Una Denuncia Ignorada
En el momento de los hechos, Azul era un joven homosexual de 27 años, dedicado a la crianza de cerdos en la comunidad de Lache. Regresaba a casa cuando un vehículo policial bloqueó su camino. “Me llevaron a la fuerza a la comisaría donde sufrí todo tipo de abusos”, relata.
A pesar de las pruebas presentadas, las autoridades negaron la veracidad de su denuncia. Azul recuerda cómo los policías la agredieron verbal y físicamente, haciendo comentarios despectivos por su orientación sexual. La violencia estructural en Perú se evidencia en estadísticas que muestran que un 62.7% de las personas no heterosexuales han sufrido violencia y solo un 4.4% de ellos ha denunciado.

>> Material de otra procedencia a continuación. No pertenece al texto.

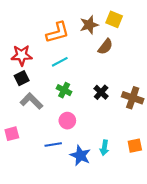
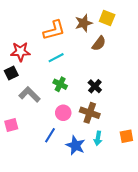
black square: (22, 78) -> (11, 73), moved
brown cross: (133, 98) -> (90, 113), moved
blue line: (53, 145) -> (50, 135), turned -49

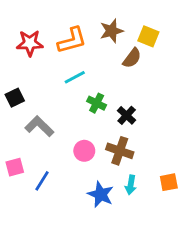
yellow square: (107, 18) -> (148, 36), moved
red star: (20, 52) -> (30, 43), moved
green cross: (60, 84) -> (97, 103), moved
blue line: (50, 135) -> (42, 181), moved

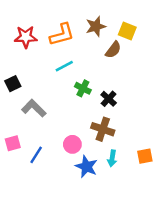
pink circle: (84, 151) -> (72, 144), moved

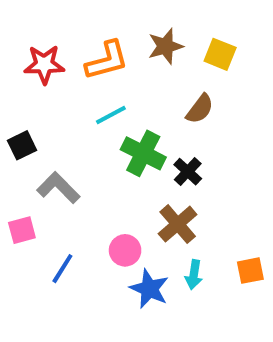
brown semicircle: (113, 50) -> (200, 109), moved
green cross: (83, 88) -> (143, 153), size x1.5
brown cross: (103, 129) -> (178, 224), turned 30
pink square: (13, 143) -> (22, 230), moved

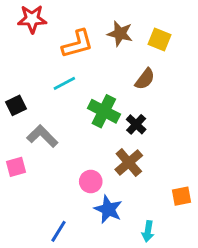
brown star: (165, 46) -> (120, 34), turned 30
red star: (44, 64) -> (32, 19), moved
cyan line: (111, 115) -> (64, 83), moved
blue line: (62, 269) -> (58, 231), moved
cyan arrow: (194, 275) -> (148, 231), moved

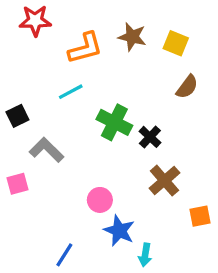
brown semicircle: (145, 79) -> (187, 87), moved
brown cross: (129, 162) -> (164, 181), moved
cyan arrow: (148, 231) -> (145, 255), moved

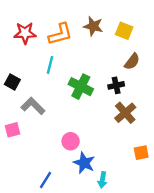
red star: (35, 21) -> (25, 33), moved
cyan line: (71, 92) -> (50, 65), turned -48
black square: (17, 116) -> (12, 82), turned -35
black cross: (150, 137) -> (116, 85), moved, turned 35
brown cross: (164, 181) -> (125, 113), moved

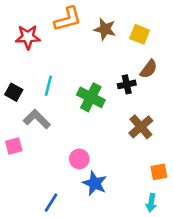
orange L-shape: (60, 34) -> (68, 19), moved
cyan line: (50, 65) -> (48, 86), moved
black cross: (116, 85) -> (127, 84), moved
cyan arrow: (102, 180) -> (151, 203), moved

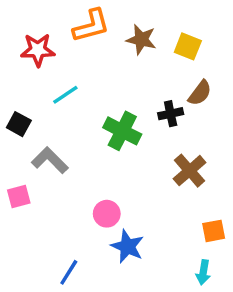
cyan line: (48, 86) -> (65, 95), moved, turned 42

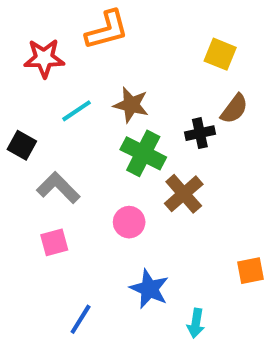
brown star: (141, 40) -> (131, 105), moved
brown cross: (190, 171) -> (184, 194), moved
pink square: (19, 196) -> (54, 242), moved
pink circle: (107, 214) -> (129, 222), moved
cyan arrow: (203, 272) -> (196, 323), moved

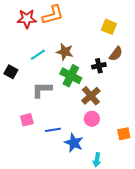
red star: (44, 58) -> (27, 19), moved
gray L-shape: (58, 188) -> (42, 90), moved, turned -45
pink circle: (129, 222) -> (92, 119), moved
blue line: (81, 319) -> (53, 130), moved, turned 49

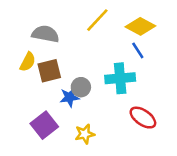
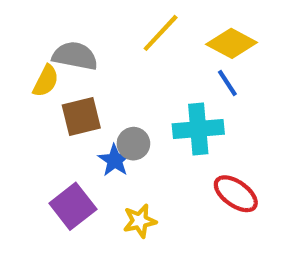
yellow semicircle: (28, 62) -> (46, 81), moved
blue star: (69, 97) -> (115, 160), turned -30

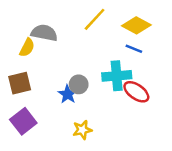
blue line: (227, 83) -> (134, 49), turned -35
brown square: (81, 116) -> (20, 83), moved
red ellipse: (236, 194) -> (136, 92), moved
purple square: (73, 206) -> (23, 121), moved

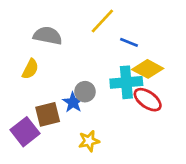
yellow diamond: (136, 25) -> (148, 69), moved
yellow semicircle: (27, 48) -> (30, 69), moved
blue line: (134, 49) -> (129, 42), moved
brown square: (20, 83) -> (48, 114), moved

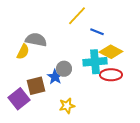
gray semicircle: (48, 36) -> (36, 40), moved
red ellipse: (148, 100) -> (111, 75), turned -35

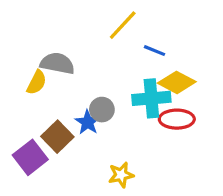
brown square: (36, 86) -> (57, 137), turned -30
yellow star: (67, 106) -> (121, 175), moved

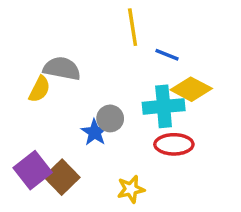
yellow line: (123, 25) -> (133, 27), turned -52
red ellipse: (177, 119) -> (174, 144), moved
brown square: (57, 137) -> (62, 177), moved

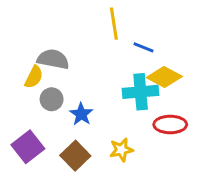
gray circle: (110, 118) -> (52, 99), moved
red ellipse: (174, 144) -> (170, 124), moved
brown square: (62, 177) -> (75, 156), moved
yellow star: (131, 189) -> (121, 150), moved

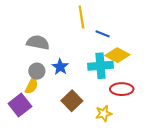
yellow semicircle: (34, 77) -> (32, 86), moved
blue star: (81, 114) -> (60, 67), moved
yellow star: (121, 150) -> (104, 113), moved
brown square: (75, 156) -> (72, 101), moved

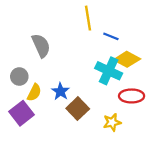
gray semicircle: (38, 42) -> (41, 46), turned 55
cyan cross: (101, 66) -> (109, 71), turned 30
blue star: (60, 67) -> (61, 91), moved
gray circle: (37, 71) -> (19, 77), moved

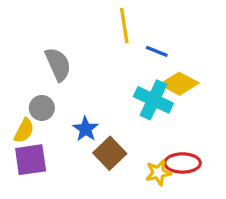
gray circle: (19, 77) -> (42, 108), moved
yellow semicircle: (34, 93) -> (24, 131), moved
red ellipse: (132, 96) -> (183, 163), moved
purple square: (22, 113) -> (31, 160), turned 30

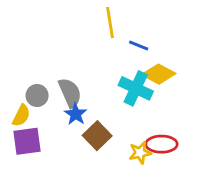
gray semicircle: (58, 64) -> (70, 93), moved

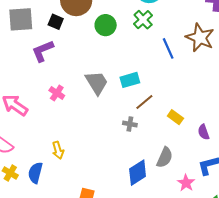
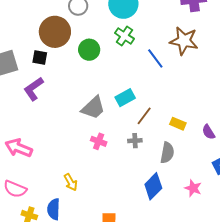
gray trapezoid: (97, 83) -> (93, 108), turned 92
pink cross: (57, 93) -> (99, 141), moved
gray semicircle: (165, 157) -> (167, 153), moved
pink star: (186, 183) -> (193, 188), moved

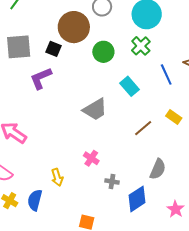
cyan rectangle: (125, 98) -> (129, 86), moved, turned 66
yellow rectangle: (178, 124) -> (174, 117), moved
pink cross: (99, 141) -> (91, 158), moved
gray cross: (135, 141) -> (112, 181), moved

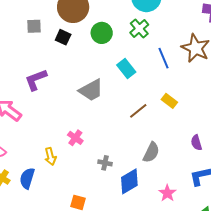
gray square: (19, 47) -> (34, 26), moved, size x0.6
black square: (54, 49) -> (63, 37), moved
purple L-shape: (41, 78) -> (36, 80), moved
pink cross: (91, 158) -> (75, 138), moved

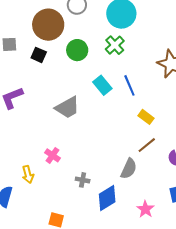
blue line: (164, 58) -> (129, 85), moved
brown line: (138, 111) -> (147, 145), moved

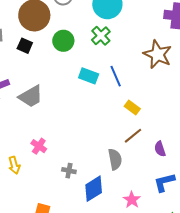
cyan rectangle: (102, 85) -> (89, 76), turned -30
gray trapezoid: (67, 107) -> (31, 96), moved
gray semicircle: (129, 169) -> (115, 159), turned -35

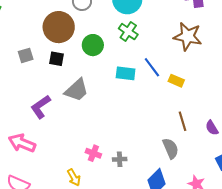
gray trapezoid: (31, 96) -> (77, 90), moved
yellow rectangle: (132, 107) -> (176, 81), moved
brown line: (133, 136) -> (183, 121), turned -54
gray cross: (69, 171) -> (120, 159), moved

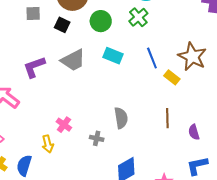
brown star: (188, 36) -> (192, 57), moved
cyan rectangle: (126, 73) -> (113, 56), moved
gray semicircle: (171, 148) -> (121, 118), moved
pink cross: (93, 153) -> (64, 125), moved

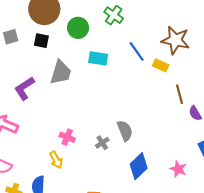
gray trapezoid: (73, 60) -> (61, 72), turned -32
gray semicircle: (121, 118) -> (125, 131), moved
brown line: (167, 118) -> (180, 94), moved
gray cross: (97, 138) -> (102, 143), turned -32

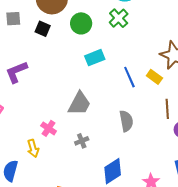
blue line: (137, 51) -> (129, 77), moved
cyan rectangle: (98, 58) -> (95, 58), turned -42
gray trapezoid: (61, 72) -> (79, 104), moved
gray semicircle: (125, 131) -> (126, 121), moved

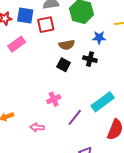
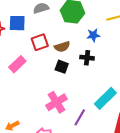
red square: (46, 25) -> (40, 42), moved
pink rectangle: (17, 44) -> (17, 64), moved
pink cross: (54, 99) -> (56, 102), size x1.5

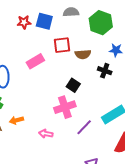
black square: (62, 67) -> (73, 85), moved

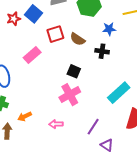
blue square: (44, 21) -> (34, 14), turned 36
brown semicircle: (83, 54) -> (78, 39), turned 49
purple line: (84, 127) -> (93, 127), moved

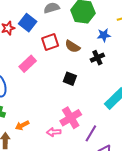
black cross: (102, 51) -> (97, 58), turned -32
pink cross: (70, 95) -> (71, 118), moved

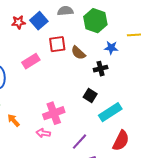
black square: (70, 79) -> (90, 96), moved
pink cross: (71, 118) -> (54, 113), moved
orange arrow: (22, 125) -> (14, 120), turned 64

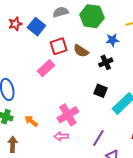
red star: (19, 22) -> (15, 24), moved
pink rectangle: (31, 61) -> (46, 68), moved
orange arrow: (14, 120) -> (31, 121), moved

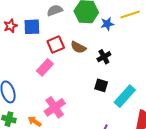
blue square: (36, 27) -> (32, 27), turned -36
blue star: (112, 40) -> (107, 24), moved
pink cross: (68, 115) -> (55, 107), moved

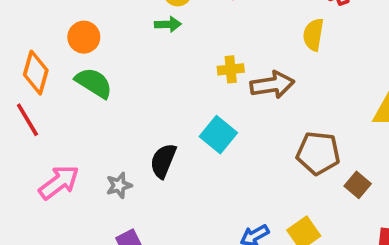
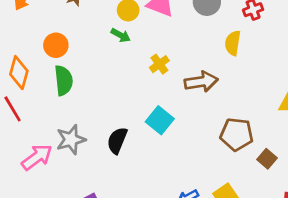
green arrow: (168, 24) -> (121, 35), turned 30
yellow cross: (231, 69) -> (159, 64), moved, turned -30
green semicircle: (94, 83) -> (64, 80), turned 52
gray star: (119, 185) -> (71, 140), moved, size x1.5

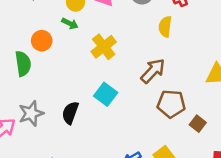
orange circle: (56, 45) -> (42, 41), moved
yellow cross: (159, 64) -> (104, 47), size x1.5
brown arrow: (201, 82) -> (153, 71), moved, turned -36

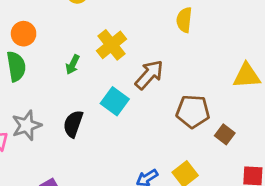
green arrow: (70, 24) -> (73, 65), moved, turned 91
orange circle: (42, 41) -> (24, 34), moved
brown arrow: (153, 71) -> (149, 75), moved

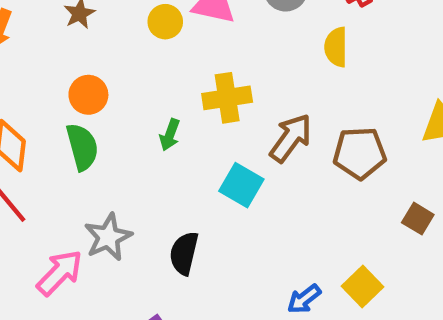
yellow cross: (112, 45) -> (227, 98), turned 36
brown pentagon: (193, 111) -> (360, 153), moved
black semicircle: (73, 124) -> (184, 253), moved

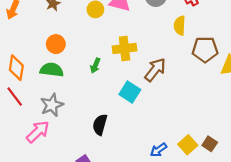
green semicircle: (82, 147) -> (52, 70), turned -70
brown pentagon: (360, 153) -> (205, 50), moved
brown square: (418, 219) -> (210, 144), moved
gray star: (108, 237) -> (52, 105), moved

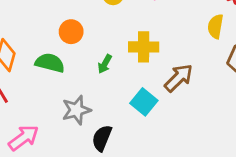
orange circle: (56, 44) -> (71, 32), moved
gray star: (52, 105) -> (76, 110), moved

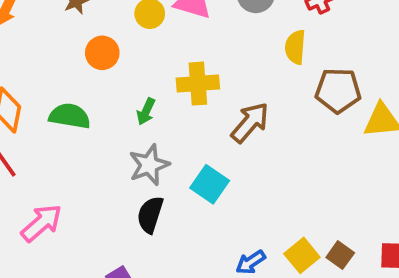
orange circle: (71, 32) -> (102, 53), moved
cyan square: (144, 102) -> (210, 184), moved
gray star: (76, 110) -> (149, 165), moved

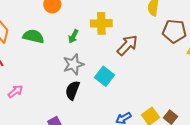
pink arrow: (42, 223) -> (15, 91), size x0.7

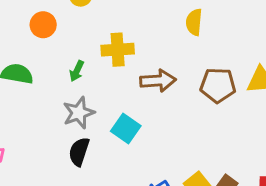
brown pentagon: (174, 31) -> (218, 85), moved
brown arrow: (127, 45) -> (158, 81), turned 45

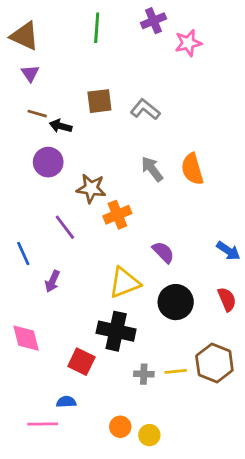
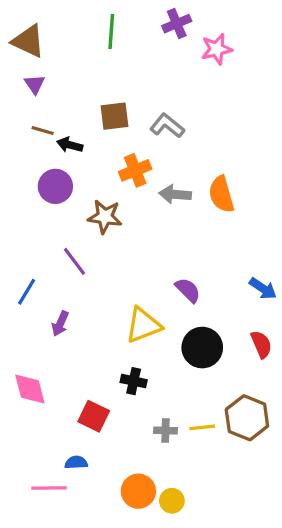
gray arrow: (152, 169) -> (175, 194), turned -48
orange cross: (117, 215) -> (135, 170), moved
blue line: (23, 254) -> (27, 292), turned 55
black cross: (116, 331) -> (134, 381), size x0.6
orange circle: (120, 427) -> (138, 491), size x1.4

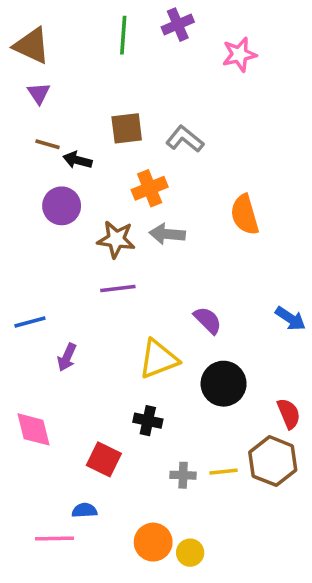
purple cross: (177, 24) -> (178, 25), moved
gray arrow: (175, 194) -> (167, 234), moved
purple line: (75, 261) -> (118, 289), moved, turned -60
blue line: (27, 292) -> (30, 322), turned 44
red semicircle: (261, 344) -> (289, 414), moved

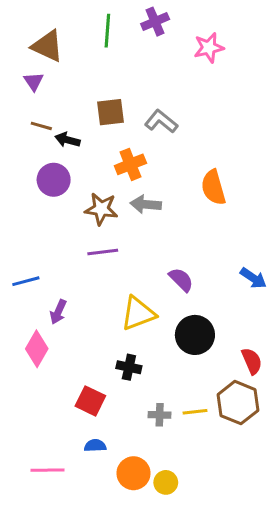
brown triangle: (32, 46) -> (47, 46), moved
pink diamond: (33, 429) -> (37, 349), moved, turned 44
blue semicircle: (84, 510) -> (95, 446), moved

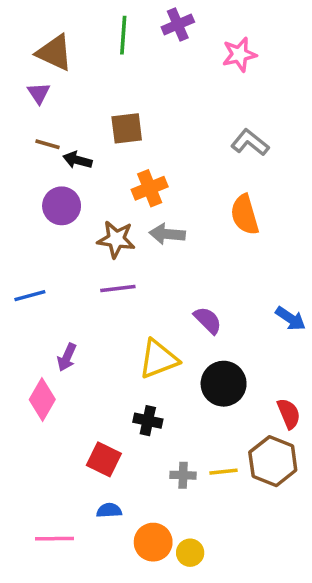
gray L-shape: (161, 121) -> (250, 142), moved
blue line: (26, 281) -> (30, 296), moved

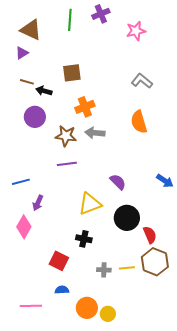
purple triangle: (39, 93) -> (22, 53), turned 32
blue line: (30, 296) -> (21, 182), moved
red semicircle: (289, 414) -> (150, 235), moved

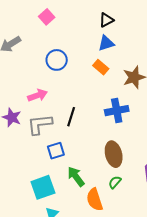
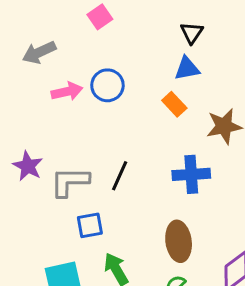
black triangle: (106, 20) -> (192, 33), turned -35
pink arrow: (37, 95) -> (67, 91), moved

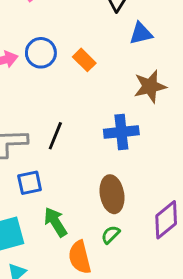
blue triangle: (187, 68) -> (141, 33), moved
orange rectangle: (174, 104) -> (84, 60), moved

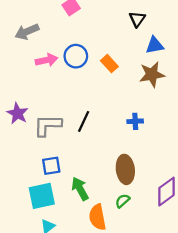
brown star: (150, 86) -> (152, 74), moved
blue cross: (121, 132) -> (135, 121), size x0.6
blue square: (30, 183) -> (51, 166), moved

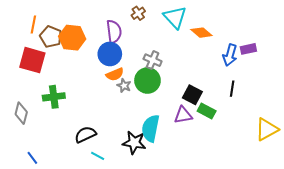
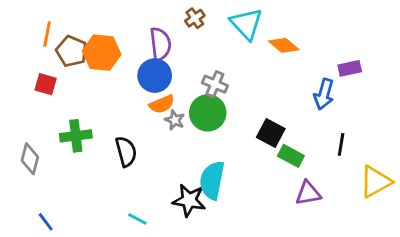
blue arrow: (230, 55) -> (324, 94), moved
red square: (32, 60) -> (46, 84), size x0.6
black line: (232, 89) -> (341, 144), moved
purple triangle: (183, 115) -> (308, 193), moved
black semicircle: (85, 134) -> (126, 152), moved, turned 100

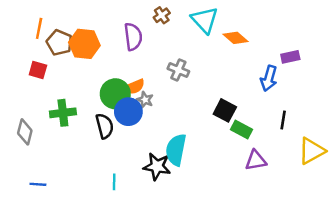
blue circle: (155, 76) -> (128, 112), moved
green circle: (208, 113) -> (115, 94), moved
cyan line: (137, 219) -> (114, 182), turned 63
blue line: (46, 222) -> (38, 184), turned -49

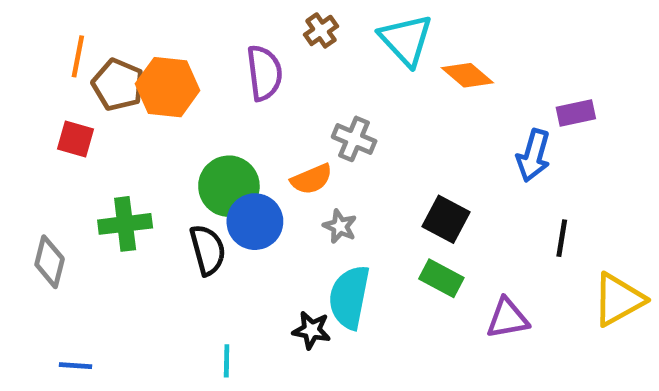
orange semicircle: (134, 87) -> (312, 179), moved
gray star: (145, 100) -> (340, 226), moved
green rectangle: (241, 130) -> (441, 278), moved
black star: (157, 166) -> (312, 330), size x0.7

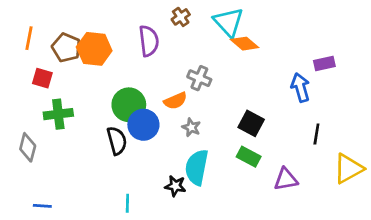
orange line: (78, 56) -> (29, 38), moved
orange diamond: (467, 75) -> (245, 44), moved
blue arrow: (533, 156) -> (300, 87), turned 148
green cross: (125, 224) -> (58, 114), moved

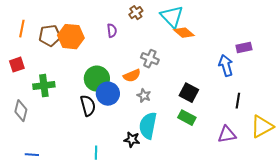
purple semicircle: (149, 41) -> (112, 31), size x0.6
brown pentagon: (66, 48) -> (50, 36), turned -30
red square: (42, 78) -> (17, 65), moved, turned -35
purple triangle: (286, 179) -> (227, 135), moved

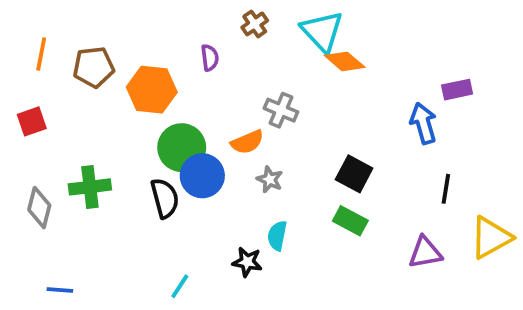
orange hexagon: (71, 37) -> (152, 90), moved
green cross: (44, 86) -> (90, 187), moved
cyan semicircle: (148, 126) -> (277, 236), size x0.6
cyan line: (96, 153) -> (180, 286), turned 32

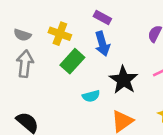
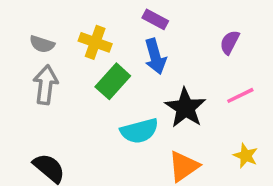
cyan semicircle: (91, 96) -> (139, 131), size x1.5

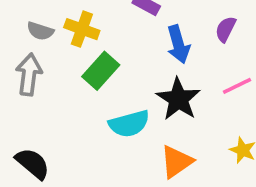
gray semicircle: (42, 44) -> (40, 31), moved
blue arrow: (155, 56) -> (178, 44), moved

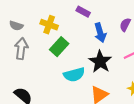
gray semicircle: (40, 31) -> (16, 26), moved

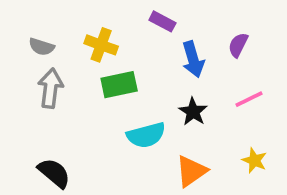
green rectangle: (59, 47) -> (119, 85), turned 36
black star: (100, 62) -> (193, 112), size x0.7

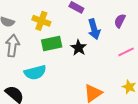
black star: (193, 112) -> (79, 48), moved
cyan semicircle: (146, 135) -> (35, 72), moved

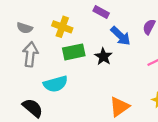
blue arrow: (94, 29) -> (121, 36), turned -30

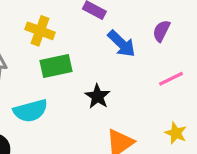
black star: (103, 57) -> (98, 96), moved

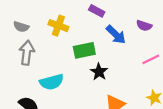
purple semicircle: (161, 31) -> (144, 26), turned -98
green rectangle: (56, 66) -> (84, 50), moved

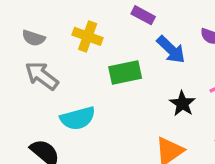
gray arrow: (27, 53) -> (42, 76), turned -60
black star: (99, 72) -> (182, 104), moved

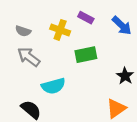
purple rectangle: (143, 15) -> (86, 18), moved
blue arrow: (171, 50) -> (122, 25), moved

“Intentamos presentar la denuncia, pero se negaban a recibirla”, asegura. La discriminación hacia las personas de escasos recursos es palpable, y ser parte de la comunidad LGBTI solo complicó más su situación.
Un Camino Difícil
El apoyo de Promsex, una ONG local, fue crucial para que Azul pudiera elevar su caso a instancias internacionales. Sin embargo, el proceso fue arduo. En 2009, el caso fue nuevamente archivado por la fiscalía, y solo hasta 2018, tras la recomendación de la Comisión Interamericana de Derechos Humanos, se reabrió la investigación.
Reconocimiento del Estado
En noviembre de 2022, el estado peruano realizó un acto público en el que pidió disculpas a Azul, reconociendo su responsabilidad en el manejo del caso. A pesar de ello, Azul aún no ha recibido la compensación completa ni la atención médica necesaria que le corresponde. “Aunque la sentencia es un paso adelante, no ha hecho justicia”, argumenta.
Sin embargo, Azul encuentra consuelo en que su victoria judicial representa un avance para las personas no heterosexuales en Perú. “Me siento feliz porque poco a poco las cosas están cambiando. La educación es clave para el cambio”, resaltó.
Mirando al Futuro
A sus 44 años, Azul ha decidido avanzar y está estudiando Derecho gracias a una beca, un sueño que pospuso por la falta de recursos. Ha optado por dejar atrás el rencor que la acompañó por años. “Decidí soltar esa mochila pesaba demasiado. No se puede vivir con odio”, concluye con una sonrisa.
Conclusión
La historia de Azul Rojas es un poderoso recordatorio de la lucha por los derechos humanos y la dignidad de las personas LGBTI en Perú. A pesar de los obstáculos y las demoras en el sistema judicial, su valentía sigue inspirando a muchos en la búsqueda de justicia y equidad.
- Azul Rojas sufrió torturas por parte de la policía en 2008.
- En 2020, la Corte Interamericana reabrió su caso, marcando un hito en la justicia de derechos humanos.
- Tres policías fueron condenados recientemente a 17 años de prisión.
- A pesar de las victorias, Azul continúa enfrentando desafíos en su búsqueda de justicia y reparación.